Advantages/Disadvantages
The primary advantages of Depo-Provera are that it is highly effective, acts
independent of intercourse, and only requires injections every 3 months.
Like other progestins, Depo-Provera reduces the risk of endometrial
cancer and PID and also the amount of menstrual bleeding. It is also useful
in the treatment of menorrhagia, dysmenorrhea, endometriosis,
menstrualrelated anemia, and endometrial hyperplasia. DMPA is especially
useful in women who desire effective contraception but may have
concomitant medical conditions that prevent the use of estrogen-containing
contraceptives such as women with migraines, seizure disorders, lupus,
hypertension, coronary artery disease, and who smoke.
TABLE 24-7 The Effects of Depo-Provera Use on Bone Mineralization
Bone density is decreased in women using Depo-Provera
The decrease in bone density is most rapid in the first year of use
The decrease in bone density increases with length of use
The decrease in bone density is reversible and occurs over 6 mo to 2
years
There is no role for the use of bone density screening (DEXA) in DMPA
users
There is no role for the use of bisphosphonates, estrogens, SERMS in
DMPA users
Women on Depo-Provera should be encouraged to take calcium and
vitamin D, to stop smoking, and to do regular weight-bearing exercise
Irregular bleeding, weight gain, and mood changes are the major
disadvantages. Although not con-traindicated, Depo-Provera should be used
with caution in patients with a history of depression, mood disorders, PMS,
and PMDD. Similarly, Depo- Provera use is not contraindicated in obese
women but weight monitoring should be employed when using the medicine
in women who may be at increased risk for weight gain.
Implantable Progesterone-Only Contraception—Implanon
Method of Action
Implanon is a single-rod, progestin implant that provides 3 years of
uninterrupted contraceptive coverage. The progestin used in Implanon is
etonogestrel, the same progestin as used in the NuvaRing. The device
provides slow release of 68 mg of etonogestrel over 3 years. It is the size of
a matchstick and is placed in the subdermal skin of a woman's upper arm.
When appropriate timing of placement is utilized, Implanon is affective 24
hours after placement and has quick return to fertility once
the device is removed by a clinician.
Effectiveness
Implanon is highly effective with only a 0.4% failure rate.
Side Effects
Irregular and unpredictable light bleeding is the major side effect of
Implanon.
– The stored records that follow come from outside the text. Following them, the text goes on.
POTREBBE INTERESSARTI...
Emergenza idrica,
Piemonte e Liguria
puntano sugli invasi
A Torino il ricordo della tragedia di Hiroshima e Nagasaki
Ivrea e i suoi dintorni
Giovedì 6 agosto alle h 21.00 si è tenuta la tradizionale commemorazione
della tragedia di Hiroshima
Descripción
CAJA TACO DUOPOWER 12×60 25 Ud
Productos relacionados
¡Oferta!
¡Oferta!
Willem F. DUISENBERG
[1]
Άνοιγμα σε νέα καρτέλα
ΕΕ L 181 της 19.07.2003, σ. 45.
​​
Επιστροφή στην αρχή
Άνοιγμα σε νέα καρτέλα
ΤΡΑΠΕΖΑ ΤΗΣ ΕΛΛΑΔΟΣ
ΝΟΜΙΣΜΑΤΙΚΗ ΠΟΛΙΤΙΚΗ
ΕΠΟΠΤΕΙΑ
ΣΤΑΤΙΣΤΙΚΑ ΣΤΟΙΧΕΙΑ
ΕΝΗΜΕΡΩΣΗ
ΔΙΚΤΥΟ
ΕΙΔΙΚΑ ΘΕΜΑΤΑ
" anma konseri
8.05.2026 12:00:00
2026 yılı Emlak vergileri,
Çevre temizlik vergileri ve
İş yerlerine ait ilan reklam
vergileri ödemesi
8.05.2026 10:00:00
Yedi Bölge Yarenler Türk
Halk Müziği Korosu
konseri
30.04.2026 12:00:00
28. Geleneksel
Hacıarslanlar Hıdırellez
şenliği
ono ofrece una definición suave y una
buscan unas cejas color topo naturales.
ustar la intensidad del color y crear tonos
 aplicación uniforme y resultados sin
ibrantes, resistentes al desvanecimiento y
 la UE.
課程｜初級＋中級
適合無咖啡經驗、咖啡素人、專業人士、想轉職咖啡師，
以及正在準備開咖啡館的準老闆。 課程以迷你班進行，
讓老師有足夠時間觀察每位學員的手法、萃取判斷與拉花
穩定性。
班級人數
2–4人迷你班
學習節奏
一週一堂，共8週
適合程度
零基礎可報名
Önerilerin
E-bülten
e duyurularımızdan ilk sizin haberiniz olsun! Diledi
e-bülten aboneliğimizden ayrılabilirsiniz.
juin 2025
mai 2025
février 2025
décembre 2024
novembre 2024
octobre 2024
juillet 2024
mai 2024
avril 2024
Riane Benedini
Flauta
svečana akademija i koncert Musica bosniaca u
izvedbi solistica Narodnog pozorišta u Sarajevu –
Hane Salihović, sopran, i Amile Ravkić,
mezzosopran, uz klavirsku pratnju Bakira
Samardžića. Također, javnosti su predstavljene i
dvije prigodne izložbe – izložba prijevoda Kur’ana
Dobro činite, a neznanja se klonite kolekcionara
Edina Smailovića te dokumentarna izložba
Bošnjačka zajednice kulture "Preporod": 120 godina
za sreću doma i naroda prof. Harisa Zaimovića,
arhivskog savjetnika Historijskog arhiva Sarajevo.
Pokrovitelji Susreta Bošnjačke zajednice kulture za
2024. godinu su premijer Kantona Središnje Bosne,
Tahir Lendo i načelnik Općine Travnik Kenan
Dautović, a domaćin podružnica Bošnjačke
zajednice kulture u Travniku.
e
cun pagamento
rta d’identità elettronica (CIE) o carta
In the majority of cases (75%), the bleeding is lighter than a
normal menstrual bleed and requires only a panty liner or less for protection.
However, irregular bleeding was the reason for 20% of discontinuations.
Advantages/Disadvantages
The major advantage of Implanon is that it is implantable and provides 3
uninterrupted years of contraceptive coverage. There is no maintenance
associated with the device and thus no interruption of sexual spontaneity.
The disadvantages include the need for a provider to insert and remove the
device and the unpredictable bleeding profile.